Entries taken from a collection
....

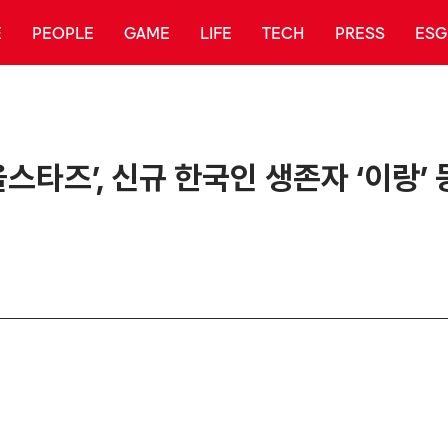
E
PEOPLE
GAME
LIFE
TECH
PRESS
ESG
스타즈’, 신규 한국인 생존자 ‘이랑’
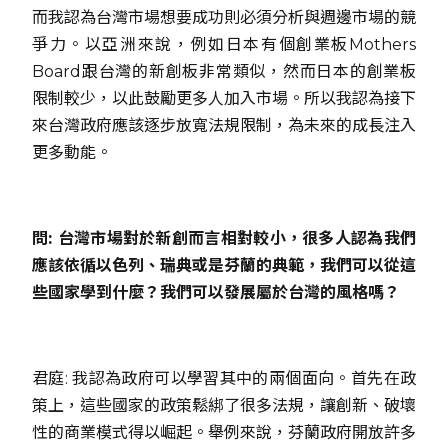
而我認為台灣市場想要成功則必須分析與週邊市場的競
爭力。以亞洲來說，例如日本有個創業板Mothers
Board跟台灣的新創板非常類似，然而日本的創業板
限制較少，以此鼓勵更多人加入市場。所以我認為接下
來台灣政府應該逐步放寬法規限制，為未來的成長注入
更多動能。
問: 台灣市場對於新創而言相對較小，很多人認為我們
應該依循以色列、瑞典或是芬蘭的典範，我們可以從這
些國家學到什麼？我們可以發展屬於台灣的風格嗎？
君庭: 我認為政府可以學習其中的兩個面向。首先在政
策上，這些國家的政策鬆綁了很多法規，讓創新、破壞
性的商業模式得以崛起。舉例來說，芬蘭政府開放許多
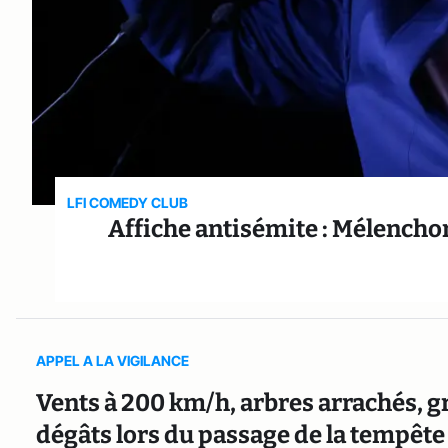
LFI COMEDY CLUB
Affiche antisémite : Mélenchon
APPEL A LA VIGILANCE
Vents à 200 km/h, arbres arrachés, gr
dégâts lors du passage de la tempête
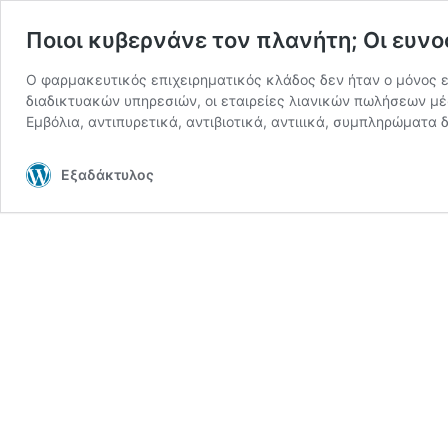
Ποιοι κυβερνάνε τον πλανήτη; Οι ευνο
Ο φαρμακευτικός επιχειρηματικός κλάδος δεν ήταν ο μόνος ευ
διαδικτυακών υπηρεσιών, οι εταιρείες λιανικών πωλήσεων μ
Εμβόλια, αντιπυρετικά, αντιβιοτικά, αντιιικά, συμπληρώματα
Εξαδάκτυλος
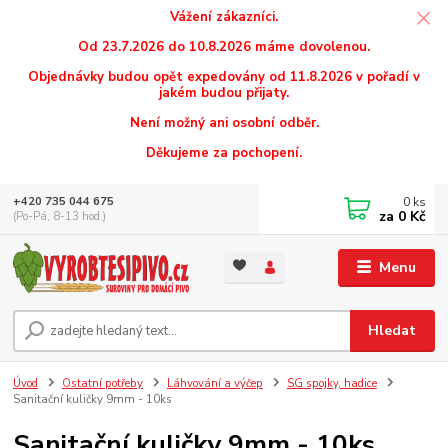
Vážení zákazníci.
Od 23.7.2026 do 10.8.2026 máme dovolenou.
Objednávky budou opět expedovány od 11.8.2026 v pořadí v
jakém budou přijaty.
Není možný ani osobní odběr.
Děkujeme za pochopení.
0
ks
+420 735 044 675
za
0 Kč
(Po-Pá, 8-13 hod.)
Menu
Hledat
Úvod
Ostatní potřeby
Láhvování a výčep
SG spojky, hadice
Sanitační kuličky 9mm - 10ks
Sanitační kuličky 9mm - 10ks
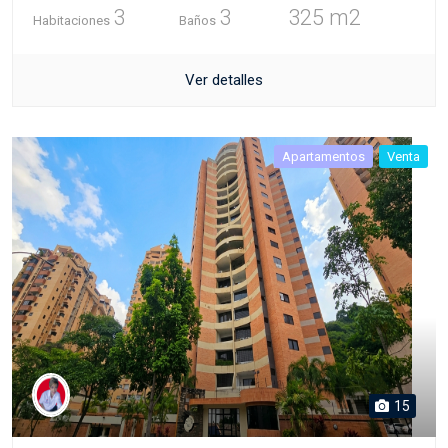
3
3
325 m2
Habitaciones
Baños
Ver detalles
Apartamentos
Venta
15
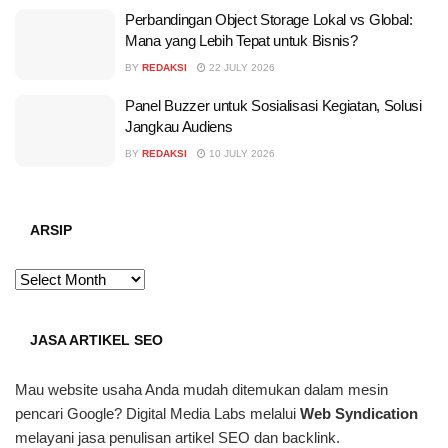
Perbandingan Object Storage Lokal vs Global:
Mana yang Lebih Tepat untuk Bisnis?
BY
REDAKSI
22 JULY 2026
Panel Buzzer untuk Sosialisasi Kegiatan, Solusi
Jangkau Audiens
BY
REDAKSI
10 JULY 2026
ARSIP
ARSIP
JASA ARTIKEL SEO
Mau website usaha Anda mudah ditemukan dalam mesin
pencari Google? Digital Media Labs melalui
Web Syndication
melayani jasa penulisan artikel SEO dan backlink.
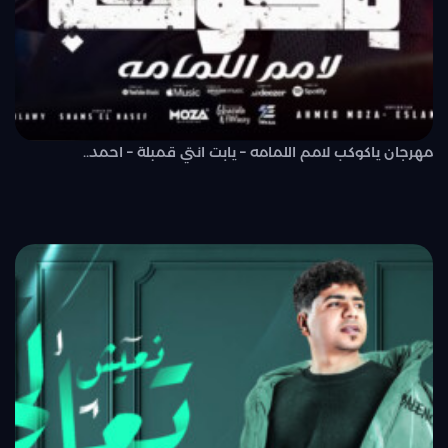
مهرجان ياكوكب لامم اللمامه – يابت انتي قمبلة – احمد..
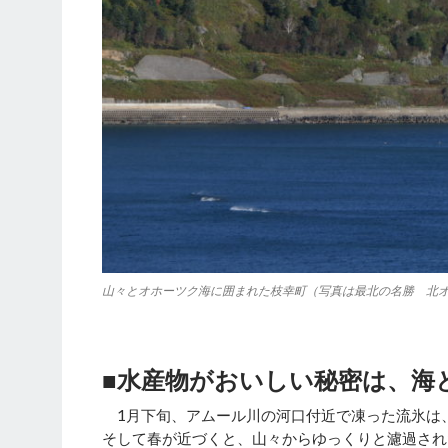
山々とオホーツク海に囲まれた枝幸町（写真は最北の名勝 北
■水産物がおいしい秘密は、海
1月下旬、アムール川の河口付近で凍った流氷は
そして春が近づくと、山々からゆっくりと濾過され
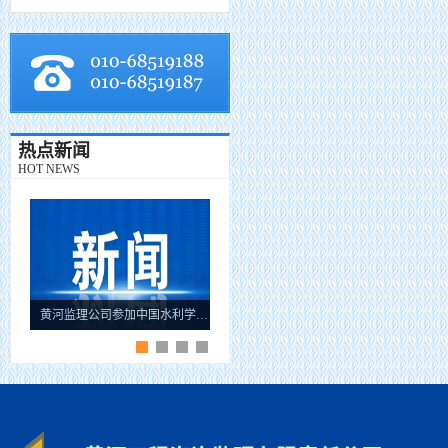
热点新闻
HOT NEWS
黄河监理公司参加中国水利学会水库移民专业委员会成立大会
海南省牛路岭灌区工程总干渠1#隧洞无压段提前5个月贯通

....

*THE PROBLEM*
Across the data above, how many lines include the word "budou"? Give only the number.

*SOLUTION TO THE EXERCISE*
2